Other readings are incidental, though they may ultimately derive from the same source. The German Krank, meaning sick, and the sense of crank/cranky as a bad-tempered child, an obsessive, a middle-aged otaku, etc, are distant connotations at most.

The drug sense is more like the hand-crank used to start a vintage automobile - it does not connote 'crankiness'.

The fact that I am sometimes cranky and that, at one time or another, I've sampled every non-lethal substance in the pharmacopia - okay, slight exaggeration there - is not germane to this discussion.

'Crack' has a more complicated etymology, tangling up the concept of cracking open a glass vial and the Irish (or fake Irish) word 'craic', meaning inebriated good fun.

Drug words don't follow logical rules. For example, there isn't any speed in a speedball, but its popularity hasn't suffered as a result.

This topic is one on which I've come quite close to writing a book. But I didn't feel like tackling more research.

Oct-29-11  Colonel Mortimer: <LIFE Master AJ:> <BTW - I used to be (past tense) a cop.>

Can you prove that? I've heard from a reliable source that this is apocryphal for want of a ruder word. But on presentation of evidence I would be happily dissuaded from this view.

Oct-29-11
Premium Chessgames Member
  Domdaniel: <Niels> Thanks for the book tip. Of course, I think the criminalizing of addiction was among the most stupid things ever done in our society.

The history of drug control in the early 20th century is fascinating. Prohibition and Anslinger in the USA, DORA - Defence of the Realm Act - in Britain.

Most of the early motivation was old-fashioned racism, driven by populist media and politicians. There was a fear that marijuana led to a mixing of races, with terrible consequences for decent white women.
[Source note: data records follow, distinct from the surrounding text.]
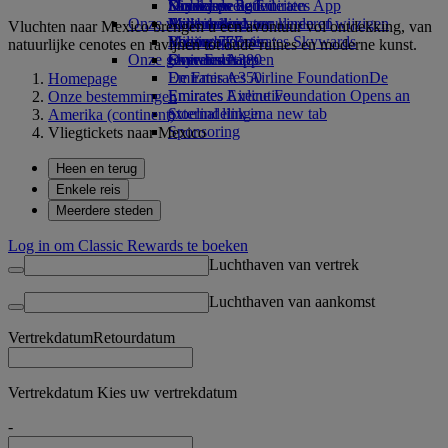
Drankjes
Kinderspeelgoed
Duurzame activiteiten
Skywards Rail
Mobiel en de Emirates App
Onze vloot
Activiteiten voor kinderen
Milieubeleid
Mijlencalculator
Een boeking annuleren of wijzigen
Vluchten naar Mexico brengen u een avontuur vol ontdekking, van
Boeing 777
Milieurapporten
Log in bij Emirates Skywards
Verstoorde reis
natuurlijke cenotes en ravijnen tot oude ruïnes en moderne kunst.
Onze gemeenschappen
Emirates A380
Skywards+
Over Emirates
Emirates A350
De Emirates Airline Foundation
De
Homepage
Emirates Executive
Emirates Airline Foundation Opens an
Onze bestemmingen
Stoelindelingen
external link in a new tab
Amerika (continent)
Sponsoring
Vliegtickets naar Mexico
Heen en terug
Enkele reis
Meerdere steden
Log in om Classic Rewards te boeken
Luchthaven van vertrek
Luchthaven van aankomst
Vertrekdatum
Retourdatum
Vertrekdatum Kies uw vertrekdatum
-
A related phobia was a fear of the so-called Yellow Peril, exemplified in London by a Chinese dandy, crook, dope-user and serial seducer named Brilliant Chang.
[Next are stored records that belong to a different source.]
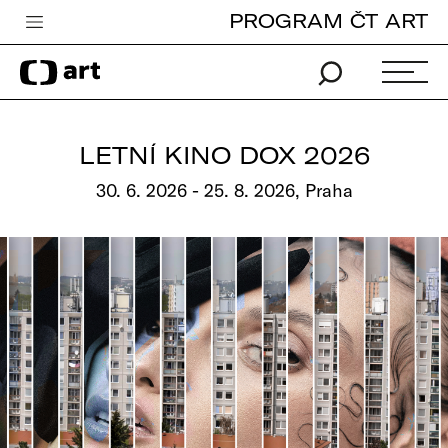
PROGRAM ČT ART
Česká televize
Zpravodajství
Sport
LETNÍ KINO DOX 2026
iVysílání
30. 6. 2026 - 25. 8. 2026, Praha
TV program
Pro děti
edu
Vše o ČT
'Dope Girls' by Marek Kohn is one of the better histories of all this.

"Thanks for a nation of finks", as Mr Burroughs put it in his Thanksgiving Prayer.

Oct-29-11
Premium Chessgames Member
  Domdaniel: < I used to be (past tense) a cop>

I might be more concerned if somebody said "I used to be (future tense) a cop". They might be with the Chronoguard or Time Travel Police.

And somebody who said "I used to be (past imperfect tense) a cop" might be with the Grammar Police.

Oct-29-11  hms123: <Dom>

I am with the <Grampa Police>. It's more funner that way.

Non-tensically yours,
The Merry Crankster

Oct-29-11  JoergWalter: Alles klar, Herr Kommissar?
Oct-29-11
Premium Chessgames Member
  Domdaniel: Ist klar.
Oct-29-11
Premium Chessgames Member
  Domdaniel: Did I mention Neal Stephenson recently? I did, talking about his novel Anathem.

His new one is called REAMDE - that's the spelling - and among many other things it shows how great gaming companies like CG can be brought down by malware and ransomware.

There's a lot of dark side out there.

Read it and shudder.

Oct-29-11  dakgootje: <His new one is called REAMDE>

Which of course, among others, is an anagram of dream-e.

"You dream e?", said G cranky.
'Of tea and double-thee'

--

Anyway, was his previous book by any chance about singing hymns near Los Angeles?